In an update this week, Councilman Richard Benn told members of the Fenwick Island Infrastructure Committee that Public Works Manager Mike Locke would be resubmitting the expenditure request to the town council after learning the cost of the speed bumps was more than originally anticipated. Following the council vote, the temporary speed bumps would be tested along the two side streets.

“We’re going to get input from the community once we put them in,” he said.

Benn noted, however, that the biggest discussion topic continued to be Bunting Avenue. One of the suggestions presented to the infrastructure committee earlier this summer was a plan to convert Bunting into a one-way street, with vehicular traffic on one side and a bike and pedestrian pathway on the other.

“I’m getting all kinds of mixed signals on that idea,” he told committee members this week. “They are either diametrically opposed or they think it’s the best thing that will ever happen.”

To better gauge public opinion, Benn said there had been some discussion with Fenwick Island Planning Commission Chair Amy Kyle about holding a symposium.

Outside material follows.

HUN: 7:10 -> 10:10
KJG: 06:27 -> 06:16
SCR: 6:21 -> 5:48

“Amy suggested in conjunction with planning commission to do a symposium on Bunting, to get ideas,” he said. “I think it’s a wonderful idea.”

Kyle, however, noted that the commission wanted the infrastructure committee’s input.

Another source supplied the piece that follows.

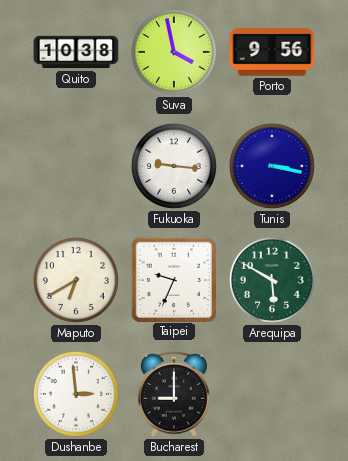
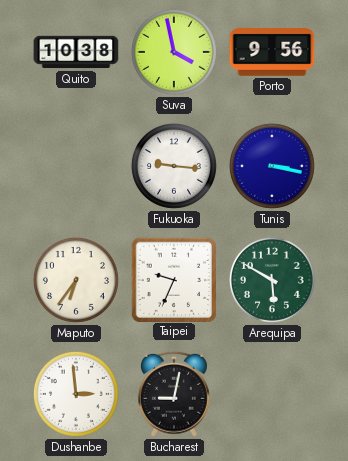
Maputo: 6:40 -> 6:36
Bucharest: 9:00 -> 9:02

“We haven’t set any date,” she said. “We wanted to give your group a chance, to see what you thought.”

Benn said he wanted to give the community time to share ideas.

Committee member Tim Leahy agreed.

“We shouldn’t talk about Bunting until we get more input from the community,” he said.

Benn noted that a suggestion to make Bunting Avenue a one-way street could cause issues for truck drivers and motorists not familiar with the area. In the meantime, he suggested other traffic-calming measures.

“My thought was to start with ‘No Thru Traffic’ signs and see if that will cut down on some of the cut-through traffic,” he said.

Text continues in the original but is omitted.